Recientemente, la PAH, el Sindicato de Inquilinos, la Federación de Entidades Vecinales, y la Asamblea de Barrios por un Turismo sostenible, entre otros, están reclamando al Ayuntamiento de Barcelona que aumente la disponibilidad de viviendas públicas en alquiler. De nuevo, en los últimos meses se ha registrado una subida de precios en los alquileres y no se ha aumentado la disponibilidad de viviendas de alquiler asequibles para aquellas personas y/o familias con recursos escasos o justos.  Por este motivo han decidido presentar una moción al ayuntamiento para conseguir acelerar el proceso de hacer efectivas las fórmulas de alquiler social que se habían prometido.

En este sentido, según las fuentes consultadas, en Barcelona hay 30.000 solicitantes que todavía no han accedido a un piso social, ha habido 12.000 desahucios en tres años, unas dos mil personas están viviendo en albergues y hay un registro de unas mil personas sin techo.  Las entidades denuncian que no se ha aplicado en su totalidad la Ley del Derecho a la Vivienda de 2007, y que, si ello se hubiera hecho, la situación sería diferente en este momento, habría como mínimo 5.000 pisos sociales según la portavoz de la PAH.

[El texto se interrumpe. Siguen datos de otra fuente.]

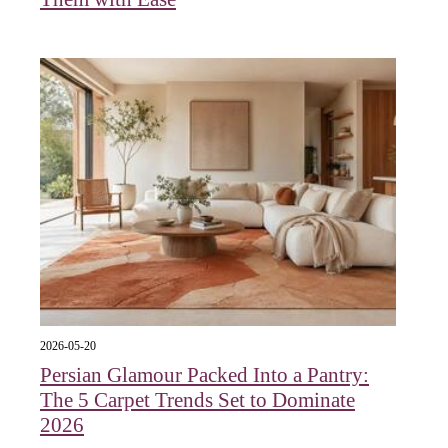
2026-05-20
Persian Glamour Packed Into a Pantry:
The 5 Carpet Trends Set to Dominate
2026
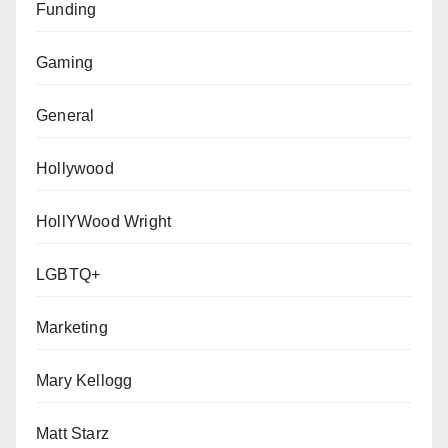
Funding
Gaming
General
Hollywood
HollYWood Wright
LGBTQ+
Marketing
Mary Kellogg
Matt Starz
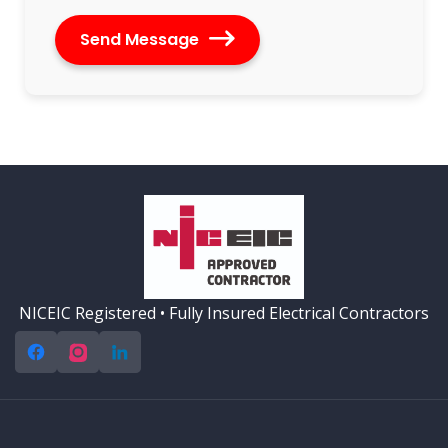
Send Message
Alternative:
NICEIC Registered • Fully Insured Electrical Contractors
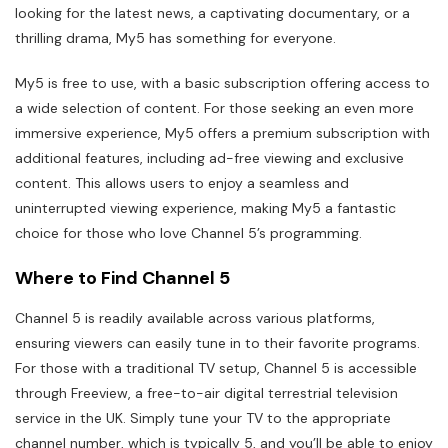
looking for the latest news, a captivating documentary, or a
thrilling drama, My5 has something for everyone.
My5 is free to use, with a basic subscription offering access to
a wide selection of content. For those seeking an even more
immersive experience, My5 offers a premium subscription with
additional features, including ad-free viewing and exclusive
content. This allows users to enjoy a seamless and
uninterrupted viewing experience, making My5 a fantastic
choice for those who love Channel 5’s programming.
Where to Find Channel 5
Channel 5 is readily available across various platforms,
ensuring viewers can easily tune in to their favorite programs.
For those with a traditional TV setup, Channel 5 is accessible
through Freeview, a free-to-air digital terrestrial television
service in the UK. Simply tune your TV to the appropriate
channel number, which is typically 5, and you’ll be able to enjoy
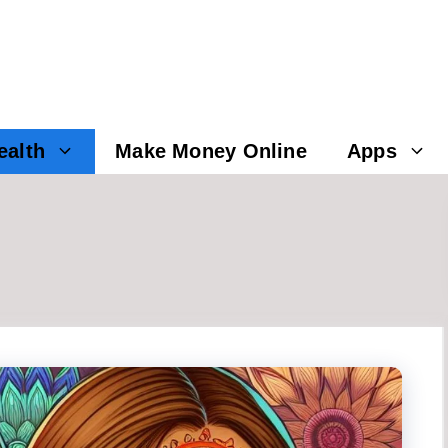
ealth
Make Money Online
Apps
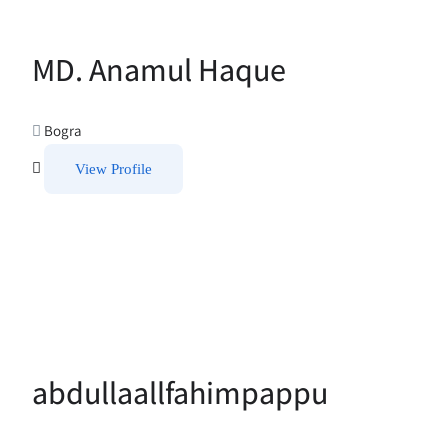
MD. Anamul Haque
Bogra
View Profile
abdullaallfahimpappu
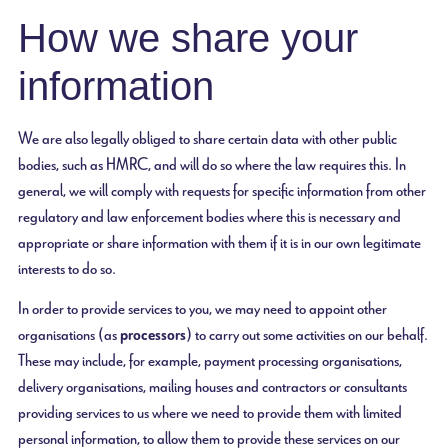
How we share your
information
We are also legally obliged to share certain data with other public
bodies, such as HMRC, and will do so where the law requires this. In
general, we will comply with requests for specific information from other
regulatory and law enforcement bodies where this is necessary and
appropriate or share information with them if it is in our own legitimate
interests to do so.
In order to provide services to you, we may need to appoint other
organisations (as
processors
) to carry out some activities on our behalf.
These may include, for example, payment processing organisations,
delivery organisations, mailing houses and contractors or consultants
providing services to us where we need to provide them with limited
personal information, to allow them to provide these services on our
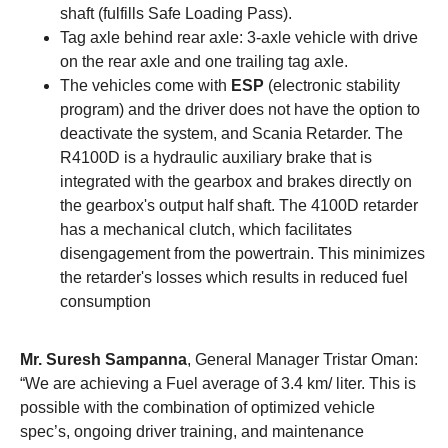
shaft (fulfills Safe Loading Pass).
Tag axle behind rear axle: 3-axle vehicle with drive
on the rear axle and one trailing tag axle.
The vehicles come with
ESP
(electronic stability
program) and the driver does not have the option to
deactivate the system, and Scania Retarder. The
R4100D is a hydraulic auxiliary brake that is
integrated with the gearbox and brakes directly on
the gearbox's output half shaft. The 4100D retarder
has a mechanical clutch, which facilitates
disengagement from the powertrain. This minimizes
the retarder's losses which results in reduced fuel
consumption
Mr. Suresh Sampanna
, General Manager Tristar Oman:
“We are achieving a Fuel average of 3.4 km/ liter. This is
possible with the combination of optimized vehicle
spec’s, ongoing driver training, and maintenance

Por otro lado, la misma PAH denunciaba recientemente que en España se está haciendo caso omiso de las recomendaciones estipuladas por la ONU en materia de vivienda. En julio del año pasado el Comité DESC (Derechos Económicos, Sociales y Culturales) de Naciones Unidas condenó a España por vulnerar el derecho a la vivienda al no garantizar una vivienda alternativa a una familia que, con dos hijos, había sido desahuciada, y obligó a presentar una serie de medidas para implementar las recomendaciones del dictamen. La única respuesta fue decir que en España sí existen leyes que protegen. El problema no es la ley, sino si realmente esta ley se está aplicando de una forma efectiva y, como se ve, se sigue estando lejos de alcanzar los resultados deseados.